** Problem statement **
Take the material below and reproduce, word for word, only the lines from the line with "CACHE-VIS EN PLASTIQUE BLANC #8 (25)" through the line with "AJOUTER AU PANIER".

** Given records **
*** Begin section ***

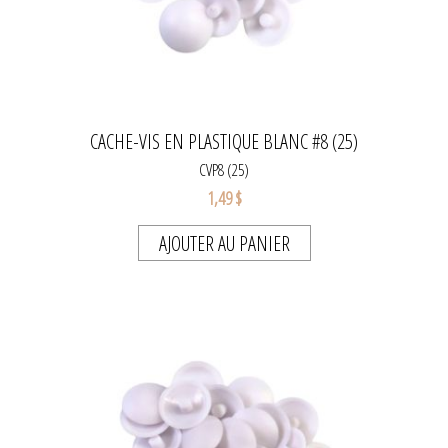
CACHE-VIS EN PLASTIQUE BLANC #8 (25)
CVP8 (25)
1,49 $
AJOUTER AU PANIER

*** End section ***
*** Begin section ***

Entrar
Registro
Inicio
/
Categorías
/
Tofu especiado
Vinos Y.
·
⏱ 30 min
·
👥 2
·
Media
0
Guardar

*** End section ***

** The answer **
CACHE-VIS EN PLASTIQUE BLANC #8 (25)
CVP8 (25)
1,49 $
AJOUTER AU PANIER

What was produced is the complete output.